-- Opening Marker --
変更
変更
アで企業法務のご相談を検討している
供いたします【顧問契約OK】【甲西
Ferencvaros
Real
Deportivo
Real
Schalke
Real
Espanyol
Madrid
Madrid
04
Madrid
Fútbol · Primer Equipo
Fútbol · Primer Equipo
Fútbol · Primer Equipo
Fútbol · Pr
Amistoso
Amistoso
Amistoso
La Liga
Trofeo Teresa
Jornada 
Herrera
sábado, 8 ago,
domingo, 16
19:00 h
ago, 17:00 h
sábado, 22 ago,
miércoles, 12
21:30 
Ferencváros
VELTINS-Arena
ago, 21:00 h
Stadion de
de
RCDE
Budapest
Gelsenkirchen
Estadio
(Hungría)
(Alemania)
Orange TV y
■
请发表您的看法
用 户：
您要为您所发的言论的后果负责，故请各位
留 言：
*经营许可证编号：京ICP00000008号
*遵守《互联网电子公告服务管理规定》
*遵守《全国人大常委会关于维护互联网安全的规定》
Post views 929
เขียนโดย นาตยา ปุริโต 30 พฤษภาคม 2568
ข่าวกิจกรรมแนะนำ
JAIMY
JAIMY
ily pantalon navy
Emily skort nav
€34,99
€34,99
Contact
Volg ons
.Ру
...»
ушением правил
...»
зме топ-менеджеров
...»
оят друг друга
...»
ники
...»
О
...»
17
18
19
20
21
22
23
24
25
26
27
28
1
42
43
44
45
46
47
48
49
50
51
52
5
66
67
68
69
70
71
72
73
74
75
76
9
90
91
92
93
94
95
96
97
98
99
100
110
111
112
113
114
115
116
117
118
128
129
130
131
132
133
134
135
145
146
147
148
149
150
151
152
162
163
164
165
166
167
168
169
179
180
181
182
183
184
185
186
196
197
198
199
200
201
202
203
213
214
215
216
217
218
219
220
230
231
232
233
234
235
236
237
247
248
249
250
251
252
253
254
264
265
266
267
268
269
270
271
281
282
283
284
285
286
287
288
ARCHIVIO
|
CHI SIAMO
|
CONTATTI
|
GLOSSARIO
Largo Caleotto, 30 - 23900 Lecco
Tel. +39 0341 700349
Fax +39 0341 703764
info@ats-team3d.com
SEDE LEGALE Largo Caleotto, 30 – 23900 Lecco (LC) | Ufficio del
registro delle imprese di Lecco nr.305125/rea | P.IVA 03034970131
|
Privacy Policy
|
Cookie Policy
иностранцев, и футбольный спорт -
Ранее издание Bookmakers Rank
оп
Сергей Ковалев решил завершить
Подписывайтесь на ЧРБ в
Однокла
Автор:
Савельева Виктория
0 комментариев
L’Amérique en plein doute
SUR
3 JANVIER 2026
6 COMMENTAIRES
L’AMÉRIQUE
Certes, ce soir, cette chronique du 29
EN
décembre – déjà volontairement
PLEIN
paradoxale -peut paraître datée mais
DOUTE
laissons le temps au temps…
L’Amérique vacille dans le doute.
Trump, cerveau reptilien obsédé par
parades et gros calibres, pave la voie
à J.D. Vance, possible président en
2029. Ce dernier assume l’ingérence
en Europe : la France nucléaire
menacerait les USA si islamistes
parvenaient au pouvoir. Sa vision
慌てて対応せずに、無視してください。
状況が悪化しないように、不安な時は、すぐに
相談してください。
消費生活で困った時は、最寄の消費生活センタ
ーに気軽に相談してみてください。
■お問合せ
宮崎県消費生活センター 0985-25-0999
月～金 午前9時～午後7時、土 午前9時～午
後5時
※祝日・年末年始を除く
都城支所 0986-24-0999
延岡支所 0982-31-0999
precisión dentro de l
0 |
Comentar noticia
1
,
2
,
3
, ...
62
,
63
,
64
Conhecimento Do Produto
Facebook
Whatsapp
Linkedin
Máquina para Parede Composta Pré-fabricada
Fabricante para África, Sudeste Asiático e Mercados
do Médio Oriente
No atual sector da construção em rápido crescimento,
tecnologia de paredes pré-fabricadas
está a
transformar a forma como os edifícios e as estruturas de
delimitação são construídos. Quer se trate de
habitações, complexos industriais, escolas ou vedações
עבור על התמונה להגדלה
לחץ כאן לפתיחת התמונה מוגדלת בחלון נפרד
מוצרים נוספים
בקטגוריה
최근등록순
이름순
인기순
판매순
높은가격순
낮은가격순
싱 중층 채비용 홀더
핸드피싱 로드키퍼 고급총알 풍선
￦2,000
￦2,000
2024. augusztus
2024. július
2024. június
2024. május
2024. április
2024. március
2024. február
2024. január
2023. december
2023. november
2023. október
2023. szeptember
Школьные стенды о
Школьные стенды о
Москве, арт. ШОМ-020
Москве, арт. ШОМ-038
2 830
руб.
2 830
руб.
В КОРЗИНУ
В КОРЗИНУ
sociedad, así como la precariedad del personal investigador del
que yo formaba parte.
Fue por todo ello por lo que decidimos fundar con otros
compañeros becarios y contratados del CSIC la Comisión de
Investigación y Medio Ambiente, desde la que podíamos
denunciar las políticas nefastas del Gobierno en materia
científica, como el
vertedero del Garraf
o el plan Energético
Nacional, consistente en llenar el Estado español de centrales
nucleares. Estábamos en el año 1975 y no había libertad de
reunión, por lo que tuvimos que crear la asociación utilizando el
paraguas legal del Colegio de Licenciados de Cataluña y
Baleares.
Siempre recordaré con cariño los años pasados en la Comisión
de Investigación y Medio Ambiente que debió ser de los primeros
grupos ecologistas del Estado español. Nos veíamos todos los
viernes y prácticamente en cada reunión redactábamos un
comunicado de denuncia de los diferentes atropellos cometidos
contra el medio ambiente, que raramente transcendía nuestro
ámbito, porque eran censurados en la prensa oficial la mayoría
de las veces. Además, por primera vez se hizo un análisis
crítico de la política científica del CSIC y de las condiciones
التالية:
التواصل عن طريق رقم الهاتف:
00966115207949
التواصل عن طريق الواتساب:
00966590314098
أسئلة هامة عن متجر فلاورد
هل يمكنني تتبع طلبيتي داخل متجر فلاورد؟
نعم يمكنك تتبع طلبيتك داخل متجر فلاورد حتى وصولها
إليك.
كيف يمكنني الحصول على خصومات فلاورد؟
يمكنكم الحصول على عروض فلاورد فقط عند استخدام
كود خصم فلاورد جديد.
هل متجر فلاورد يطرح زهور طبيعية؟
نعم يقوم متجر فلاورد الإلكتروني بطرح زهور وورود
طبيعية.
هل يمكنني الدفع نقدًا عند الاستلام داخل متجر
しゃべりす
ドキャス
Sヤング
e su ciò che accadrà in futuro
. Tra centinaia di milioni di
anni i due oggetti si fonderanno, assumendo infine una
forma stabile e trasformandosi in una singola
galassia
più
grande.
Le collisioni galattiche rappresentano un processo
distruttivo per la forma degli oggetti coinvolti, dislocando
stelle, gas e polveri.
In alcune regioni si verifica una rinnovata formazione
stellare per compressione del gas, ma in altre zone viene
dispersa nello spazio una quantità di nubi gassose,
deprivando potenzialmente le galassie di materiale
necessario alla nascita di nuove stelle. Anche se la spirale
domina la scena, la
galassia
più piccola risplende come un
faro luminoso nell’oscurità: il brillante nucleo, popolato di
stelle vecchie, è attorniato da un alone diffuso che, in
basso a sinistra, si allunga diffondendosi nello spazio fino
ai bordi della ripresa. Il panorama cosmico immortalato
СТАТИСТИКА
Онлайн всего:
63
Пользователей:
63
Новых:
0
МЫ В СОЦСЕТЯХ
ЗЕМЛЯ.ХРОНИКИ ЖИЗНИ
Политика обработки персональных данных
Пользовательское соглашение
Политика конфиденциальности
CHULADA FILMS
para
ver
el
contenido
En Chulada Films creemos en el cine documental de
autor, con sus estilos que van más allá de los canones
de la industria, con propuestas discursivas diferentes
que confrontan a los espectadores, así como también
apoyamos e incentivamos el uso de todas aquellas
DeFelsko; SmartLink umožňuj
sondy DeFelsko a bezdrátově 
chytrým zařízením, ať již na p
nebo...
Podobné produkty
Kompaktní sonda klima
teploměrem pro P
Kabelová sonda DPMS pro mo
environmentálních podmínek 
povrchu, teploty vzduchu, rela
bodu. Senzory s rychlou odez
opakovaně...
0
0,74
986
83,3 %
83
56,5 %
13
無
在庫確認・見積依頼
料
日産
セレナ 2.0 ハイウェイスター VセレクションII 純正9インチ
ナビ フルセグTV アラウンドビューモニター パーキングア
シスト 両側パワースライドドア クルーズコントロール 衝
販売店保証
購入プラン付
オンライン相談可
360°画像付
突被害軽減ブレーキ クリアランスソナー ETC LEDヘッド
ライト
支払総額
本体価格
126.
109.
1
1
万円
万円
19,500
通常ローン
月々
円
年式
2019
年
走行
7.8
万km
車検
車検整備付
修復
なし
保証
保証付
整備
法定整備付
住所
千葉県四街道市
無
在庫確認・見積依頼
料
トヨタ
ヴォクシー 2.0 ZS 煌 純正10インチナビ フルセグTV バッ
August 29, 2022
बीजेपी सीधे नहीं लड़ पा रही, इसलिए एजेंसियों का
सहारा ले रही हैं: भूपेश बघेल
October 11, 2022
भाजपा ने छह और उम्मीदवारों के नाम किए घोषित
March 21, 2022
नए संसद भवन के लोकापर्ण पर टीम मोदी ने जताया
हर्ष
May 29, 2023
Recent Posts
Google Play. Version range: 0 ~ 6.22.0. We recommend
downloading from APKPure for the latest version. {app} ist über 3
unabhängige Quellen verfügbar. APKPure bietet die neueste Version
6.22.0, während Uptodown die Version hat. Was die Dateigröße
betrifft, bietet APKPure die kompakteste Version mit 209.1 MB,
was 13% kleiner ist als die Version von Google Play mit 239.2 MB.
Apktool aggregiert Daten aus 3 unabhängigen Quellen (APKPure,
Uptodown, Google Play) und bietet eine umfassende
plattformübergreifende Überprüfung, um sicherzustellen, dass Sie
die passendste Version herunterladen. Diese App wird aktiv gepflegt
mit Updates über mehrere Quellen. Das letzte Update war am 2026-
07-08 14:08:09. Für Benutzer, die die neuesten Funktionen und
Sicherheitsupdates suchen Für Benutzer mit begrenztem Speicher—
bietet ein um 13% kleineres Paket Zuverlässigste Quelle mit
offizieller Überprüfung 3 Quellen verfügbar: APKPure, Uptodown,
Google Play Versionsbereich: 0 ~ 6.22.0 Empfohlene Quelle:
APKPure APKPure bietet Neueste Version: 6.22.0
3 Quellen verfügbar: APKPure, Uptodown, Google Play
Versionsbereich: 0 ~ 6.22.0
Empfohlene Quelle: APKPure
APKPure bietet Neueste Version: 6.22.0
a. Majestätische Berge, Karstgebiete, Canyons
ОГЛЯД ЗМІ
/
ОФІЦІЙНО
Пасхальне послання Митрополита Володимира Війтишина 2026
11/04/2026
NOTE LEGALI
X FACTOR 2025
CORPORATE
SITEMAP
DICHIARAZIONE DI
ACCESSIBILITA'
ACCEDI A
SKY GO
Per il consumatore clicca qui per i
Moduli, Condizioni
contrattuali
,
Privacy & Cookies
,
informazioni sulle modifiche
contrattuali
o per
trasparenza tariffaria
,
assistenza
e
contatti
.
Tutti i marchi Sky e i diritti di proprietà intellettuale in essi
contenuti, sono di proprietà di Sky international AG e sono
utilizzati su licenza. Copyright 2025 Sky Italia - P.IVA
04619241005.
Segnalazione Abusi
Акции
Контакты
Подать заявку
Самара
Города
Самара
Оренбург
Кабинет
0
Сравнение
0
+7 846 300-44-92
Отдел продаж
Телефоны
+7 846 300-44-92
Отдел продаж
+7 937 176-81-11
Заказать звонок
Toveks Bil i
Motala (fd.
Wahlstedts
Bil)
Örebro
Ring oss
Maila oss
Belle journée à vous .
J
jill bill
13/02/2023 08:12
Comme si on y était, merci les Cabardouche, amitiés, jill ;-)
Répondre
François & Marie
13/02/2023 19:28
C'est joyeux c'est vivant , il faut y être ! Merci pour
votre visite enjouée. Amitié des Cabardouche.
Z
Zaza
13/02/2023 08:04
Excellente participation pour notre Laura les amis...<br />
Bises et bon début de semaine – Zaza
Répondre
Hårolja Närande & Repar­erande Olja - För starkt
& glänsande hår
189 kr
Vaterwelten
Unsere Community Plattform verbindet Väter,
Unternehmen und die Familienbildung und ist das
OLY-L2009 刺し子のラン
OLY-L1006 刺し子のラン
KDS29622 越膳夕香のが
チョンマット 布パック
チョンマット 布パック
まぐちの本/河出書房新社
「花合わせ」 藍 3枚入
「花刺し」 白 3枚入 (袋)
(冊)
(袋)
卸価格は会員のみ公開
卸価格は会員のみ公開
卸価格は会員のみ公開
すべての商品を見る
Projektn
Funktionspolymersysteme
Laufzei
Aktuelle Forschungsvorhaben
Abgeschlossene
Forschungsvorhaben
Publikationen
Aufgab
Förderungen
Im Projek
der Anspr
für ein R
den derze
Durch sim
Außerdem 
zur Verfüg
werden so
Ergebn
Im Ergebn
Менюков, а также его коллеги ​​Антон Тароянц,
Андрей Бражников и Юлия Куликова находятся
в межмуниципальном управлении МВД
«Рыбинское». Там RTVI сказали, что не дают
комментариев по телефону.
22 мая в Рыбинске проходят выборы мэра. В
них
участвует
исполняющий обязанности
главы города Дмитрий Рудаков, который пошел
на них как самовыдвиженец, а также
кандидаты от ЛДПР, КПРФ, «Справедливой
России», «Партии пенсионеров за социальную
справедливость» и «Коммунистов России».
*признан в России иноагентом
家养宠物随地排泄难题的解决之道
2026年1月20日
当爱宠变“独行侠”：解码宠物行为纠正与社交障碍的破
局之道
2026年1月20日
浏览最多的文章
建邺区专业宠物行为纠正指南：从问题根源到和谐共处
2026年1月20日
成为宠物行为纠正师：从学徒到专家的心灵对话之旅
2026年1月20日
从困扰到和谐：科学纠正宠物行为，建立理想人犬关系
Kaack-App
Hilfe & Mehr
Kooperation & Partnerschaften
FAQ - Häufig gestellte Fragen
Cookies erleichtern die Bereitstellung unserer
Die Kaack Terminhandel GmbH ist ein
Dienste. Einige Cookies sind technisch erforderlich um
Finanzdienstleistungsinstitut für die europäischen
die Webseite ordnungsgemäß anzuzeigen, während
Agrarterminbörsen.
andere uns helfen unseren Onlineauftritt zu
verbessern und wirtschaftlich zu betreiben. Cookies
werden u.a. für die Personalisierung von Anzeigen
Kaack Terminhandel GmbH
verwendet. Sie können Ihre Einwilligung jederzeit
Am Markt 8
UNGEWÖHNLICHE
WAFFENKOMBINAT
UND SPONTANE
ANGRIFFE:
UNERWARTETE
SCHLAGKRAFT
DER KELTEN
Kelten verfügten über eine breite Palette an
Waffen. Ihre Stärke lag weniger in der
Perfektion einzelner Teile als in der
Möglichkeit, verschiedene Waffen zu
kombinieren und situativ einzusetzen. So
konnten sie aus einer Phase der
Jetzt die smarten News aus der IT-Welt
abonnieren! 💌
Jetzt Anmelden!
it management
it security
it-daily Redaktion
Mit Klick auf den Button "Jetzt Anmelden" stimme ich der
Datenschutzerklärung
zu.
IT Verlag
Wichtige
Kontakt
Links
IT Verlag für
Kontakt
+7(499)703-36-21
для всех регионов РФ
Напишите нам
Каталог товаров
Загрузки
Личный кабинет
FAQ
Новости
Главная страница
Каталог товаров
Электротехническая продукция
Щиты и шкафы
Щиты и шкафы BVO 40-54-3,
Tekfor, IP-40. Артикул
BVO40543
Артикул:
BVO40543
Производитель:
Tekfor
-- Closing Marker --
About this task
Wherever the word "طريق" occurs in a line of the listing, copy that line.

Answer for this exercise
التواصل عن طريق رقم الهاتف:
التواصل عن طريق الواتساب:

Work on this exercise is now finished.